Aim of the exercise: The lines to reproduce from the material below are those from the one containing "The Rise of Airbnb" through the one containing "largest accommodation providers", both included; write them out exactly and add nothing.

Material provided:

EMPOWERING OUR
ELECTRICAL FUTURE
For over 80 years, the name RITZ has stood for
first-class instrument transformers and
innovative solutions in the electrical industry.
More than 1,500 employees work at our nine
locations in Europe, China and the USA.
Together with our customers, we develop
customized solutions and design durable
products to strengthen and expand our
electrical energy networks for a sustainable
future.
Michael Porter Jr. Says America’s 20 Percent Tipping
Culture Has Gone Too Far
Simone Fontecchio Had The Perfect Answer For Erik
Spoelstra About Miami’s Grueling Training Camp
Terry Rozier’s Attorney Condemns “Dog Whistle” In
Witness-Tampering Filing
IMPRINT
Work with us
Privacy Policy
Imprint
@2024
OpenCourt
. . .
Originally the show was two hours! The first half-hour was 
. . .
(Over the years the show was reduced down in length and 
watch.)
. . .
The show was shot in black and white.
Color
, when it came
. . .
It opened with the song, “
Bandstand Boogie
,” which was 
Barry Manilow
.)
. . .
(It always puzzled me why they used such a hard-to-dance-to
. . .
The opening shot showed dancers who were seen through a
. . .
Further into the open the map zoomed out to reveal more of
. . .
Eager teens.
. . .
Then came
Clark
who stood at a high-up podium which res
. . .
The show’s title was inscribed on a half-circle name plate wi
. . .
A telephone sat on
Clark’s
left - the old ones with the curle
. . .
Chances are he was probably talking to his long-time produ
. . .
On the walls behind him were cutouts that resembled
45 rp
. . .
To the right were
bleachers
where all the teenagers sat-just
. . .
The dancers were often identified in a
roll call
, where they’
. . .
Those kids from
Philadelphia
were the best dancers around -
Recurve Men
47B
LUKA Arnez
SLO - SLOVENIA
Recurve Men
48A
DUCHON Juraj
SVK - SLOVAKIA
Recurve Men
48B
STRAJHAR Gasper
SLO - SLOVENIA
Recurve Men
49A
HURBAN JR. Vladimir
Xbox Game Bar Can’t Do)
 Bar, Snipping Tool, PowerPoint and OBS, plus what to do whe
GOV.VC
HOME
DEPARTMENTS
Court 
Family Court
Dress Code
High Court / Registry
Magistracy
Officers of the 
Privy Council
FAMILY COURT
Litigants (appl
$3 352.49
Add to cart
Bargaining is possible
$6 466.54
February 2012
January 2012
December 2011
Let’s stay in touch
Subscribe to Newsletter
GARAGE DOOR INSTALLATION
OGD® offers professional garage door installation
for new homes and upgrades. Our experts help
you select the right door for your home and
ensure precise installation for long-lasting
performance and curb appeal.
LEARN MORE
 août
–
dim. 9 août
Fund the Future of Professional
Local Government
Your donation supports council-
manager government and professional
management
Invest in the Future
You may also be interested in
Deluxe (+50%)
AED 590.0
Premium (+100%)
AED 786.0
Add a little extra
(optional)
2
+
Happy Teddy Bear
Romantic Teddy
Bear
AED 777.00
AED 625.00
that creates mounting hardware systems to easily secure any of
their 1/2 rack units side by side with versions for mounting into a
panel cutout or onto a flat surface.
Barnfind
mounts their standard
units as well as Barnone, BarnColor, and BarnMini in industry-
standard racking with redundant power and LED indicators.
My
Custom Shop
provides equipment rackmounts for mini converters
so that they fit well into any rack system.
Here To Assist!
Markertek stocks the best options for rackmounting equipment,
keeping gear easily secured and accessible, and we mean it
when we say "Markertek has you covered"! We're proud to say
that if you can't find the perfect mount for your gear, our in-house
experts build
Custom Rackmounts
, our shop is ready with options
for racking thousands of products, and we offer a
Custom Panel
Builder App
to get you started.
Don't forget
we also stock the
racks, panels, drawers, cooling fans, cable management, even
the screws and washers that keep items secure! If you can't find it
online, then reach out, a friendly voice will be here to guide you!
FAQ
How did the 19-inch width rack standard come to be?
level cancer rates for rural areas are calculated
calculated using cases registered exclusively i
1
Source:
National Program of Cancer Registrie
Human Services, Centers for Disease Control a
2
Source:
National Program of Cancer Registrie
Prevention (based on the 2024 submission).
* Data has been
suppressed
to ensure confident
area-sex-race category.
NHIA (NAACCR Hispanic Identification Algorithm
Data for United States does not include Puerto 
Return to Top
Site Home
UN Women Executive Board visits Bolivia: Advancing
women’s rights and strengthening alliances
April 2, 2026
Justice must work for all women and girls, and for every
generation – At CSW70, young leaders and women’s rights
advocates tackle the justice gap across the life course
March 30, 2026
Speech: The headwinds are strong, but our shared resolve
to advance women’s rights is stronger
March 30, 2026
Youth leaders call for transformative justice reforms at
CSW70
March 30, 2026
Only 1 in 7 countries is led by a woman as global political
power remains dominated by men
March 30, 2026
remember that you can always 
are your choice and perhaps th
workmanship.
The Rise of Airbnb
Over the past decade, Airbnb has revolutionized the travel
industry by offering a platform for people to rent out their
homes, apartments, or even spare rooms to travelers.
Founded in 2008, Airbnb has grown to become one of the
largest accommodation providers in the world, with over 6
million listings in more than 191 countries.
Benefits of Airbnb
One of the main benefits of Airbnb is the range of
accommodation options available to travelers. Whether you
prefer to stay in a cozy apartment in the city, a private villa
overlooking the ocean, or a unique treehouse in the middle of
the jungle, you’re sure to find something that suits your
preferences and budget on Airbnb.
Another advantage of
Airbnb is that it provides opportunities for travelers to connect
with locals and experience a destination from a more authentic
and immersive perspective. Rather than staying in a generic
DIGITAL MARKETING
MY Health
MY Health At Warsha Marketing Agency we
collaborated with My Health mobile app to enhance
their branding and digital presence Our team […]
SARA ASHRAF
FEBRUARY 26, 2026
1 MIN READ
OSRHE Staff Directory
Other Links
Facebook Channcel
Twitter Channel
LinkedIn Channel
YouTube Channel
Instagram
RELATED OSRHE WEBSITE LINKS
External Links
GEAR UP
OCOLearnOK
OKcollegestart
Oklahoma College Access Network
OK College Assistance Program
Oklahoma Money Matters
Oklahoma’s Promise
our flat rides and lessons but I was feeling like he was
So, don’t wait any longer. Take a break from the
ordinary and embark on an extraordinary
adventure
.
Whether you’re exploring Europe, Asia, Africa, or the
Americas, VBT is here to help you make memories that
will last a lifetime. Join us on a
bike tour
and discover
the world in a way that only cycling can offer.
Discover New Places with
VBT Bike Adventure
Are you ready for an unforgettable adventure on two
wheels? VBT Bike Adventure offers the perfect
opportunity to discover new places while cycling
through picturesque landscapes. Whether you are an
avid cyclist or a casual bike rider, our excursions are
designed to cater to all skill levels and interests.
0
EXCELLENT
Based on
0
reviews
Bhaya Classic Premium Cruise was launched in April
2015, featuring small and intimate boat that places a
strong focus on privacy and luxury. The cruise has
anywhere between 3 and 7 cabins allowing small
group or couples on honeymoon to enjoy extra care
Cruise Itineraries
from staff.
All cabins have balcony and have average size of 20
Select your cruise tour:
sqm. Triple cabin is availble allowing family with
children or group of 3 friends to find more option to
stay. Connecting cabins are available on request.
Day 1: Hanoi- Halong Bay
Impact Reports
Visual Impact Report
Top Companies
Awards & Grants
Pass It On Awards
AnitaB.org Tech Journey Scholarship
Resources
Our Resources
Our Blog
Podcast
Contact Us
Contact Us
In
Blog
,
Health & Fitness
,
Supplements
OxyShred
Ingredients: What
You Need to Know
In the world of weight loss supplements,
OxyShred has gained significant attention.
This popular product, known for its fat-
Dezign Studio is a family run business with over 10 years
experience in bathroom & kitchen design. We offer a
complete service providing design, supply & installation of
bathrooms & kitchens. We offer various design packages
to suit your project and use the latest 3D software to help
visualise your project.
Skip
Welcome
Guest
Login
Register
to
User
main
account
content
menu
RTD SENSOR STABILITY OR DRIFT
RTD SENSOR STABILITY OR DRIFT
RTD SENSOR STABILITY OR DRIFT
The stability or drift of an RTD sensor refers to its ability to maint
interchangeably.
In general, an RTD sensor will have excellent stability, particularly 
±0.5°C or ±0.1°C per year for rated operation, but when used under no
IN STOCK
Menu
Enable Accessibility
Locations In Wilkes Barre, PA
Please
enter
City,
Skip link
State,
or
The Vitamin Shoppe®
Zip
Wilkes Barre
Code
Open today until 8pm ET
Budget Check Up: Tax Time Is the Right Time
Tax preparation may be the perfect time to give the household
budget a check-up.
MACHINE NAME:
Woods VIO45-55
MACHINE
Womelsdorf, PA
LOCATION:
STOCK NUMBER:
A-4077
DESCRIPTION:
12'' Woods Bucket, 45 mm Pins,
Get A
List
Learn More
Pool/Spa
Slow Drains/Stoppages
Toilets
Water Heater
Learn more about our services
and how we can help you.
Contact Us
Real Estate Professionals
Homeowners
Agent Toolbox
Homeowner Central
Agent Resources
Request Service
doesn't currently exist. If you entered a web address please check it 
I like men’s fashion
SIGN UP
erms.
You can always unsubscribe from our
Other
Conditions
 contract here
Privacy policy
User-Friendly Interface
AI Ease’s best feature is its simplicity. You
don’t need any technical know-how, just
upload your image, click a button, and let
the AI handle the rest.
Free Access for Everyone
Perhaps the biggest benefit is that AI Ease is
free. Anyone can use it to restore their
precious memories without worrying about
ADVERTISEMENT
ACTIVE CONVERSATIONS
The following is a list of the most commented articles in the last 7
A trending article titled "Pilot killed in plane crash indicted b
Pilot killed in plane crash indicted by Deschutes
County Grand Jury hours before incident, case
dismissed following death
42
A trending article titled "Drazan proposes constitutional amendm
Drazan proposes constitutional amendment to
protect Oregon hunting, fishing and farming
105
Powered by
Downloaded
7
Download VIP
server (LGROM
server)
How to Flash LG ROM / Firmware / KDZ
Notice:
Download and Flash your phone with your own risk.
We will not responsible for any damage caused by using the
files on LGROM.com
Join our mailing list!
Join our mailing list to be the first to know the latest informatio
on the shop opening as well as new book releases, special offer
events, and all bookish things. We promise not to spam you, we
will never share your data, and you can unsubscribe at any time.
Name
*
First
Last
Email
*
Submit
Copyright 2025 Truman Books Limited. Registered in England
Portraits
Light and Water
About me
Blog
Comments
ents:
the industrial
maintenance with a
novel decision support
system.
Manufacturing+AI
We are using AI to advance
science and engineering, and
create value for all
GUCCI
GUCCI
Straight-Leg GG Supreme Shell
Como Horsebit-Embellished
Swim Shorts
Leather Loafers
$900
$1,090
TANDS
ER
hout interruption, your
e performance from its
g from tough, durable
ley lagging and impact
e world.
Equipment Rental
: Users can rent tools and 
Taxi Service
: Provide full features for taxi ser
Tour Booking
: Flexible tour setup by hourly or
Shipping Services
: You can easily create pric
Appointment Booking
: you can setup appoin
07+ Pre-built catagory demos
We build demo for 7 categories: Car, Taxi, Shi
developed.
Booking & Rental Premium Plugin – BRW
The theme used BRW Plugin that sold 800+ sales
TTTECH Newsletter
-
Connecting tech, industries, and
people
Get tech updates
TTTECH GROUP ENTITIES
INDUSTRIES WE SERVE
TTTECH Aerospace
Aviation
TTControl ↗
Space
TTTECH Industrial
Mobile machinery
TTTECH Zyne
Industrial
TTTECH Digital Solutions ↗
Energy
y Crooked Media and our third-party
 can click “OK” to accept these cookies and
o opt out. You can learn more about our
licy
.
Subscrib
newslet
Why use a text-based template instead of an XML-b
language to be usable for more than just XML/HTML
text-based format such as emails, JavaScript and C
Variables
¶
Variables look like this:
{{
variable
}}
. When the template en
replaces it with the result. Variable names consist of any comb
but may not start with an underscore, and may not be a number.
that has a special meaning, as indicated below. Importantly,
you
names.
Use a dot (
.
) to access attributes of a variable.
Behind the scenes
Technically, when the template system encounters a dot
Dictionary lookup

Result for this exercise:
The Rise of Airbnb
Over the past decade, Airbnb has revolutionized the travel
industry by offering a platform for people to rent out their
homes, apartments, or even spare rooms to travelers.
Founded in 2008, Airbnb has grown to become one of the
largest accommodation providers in the world, with over 6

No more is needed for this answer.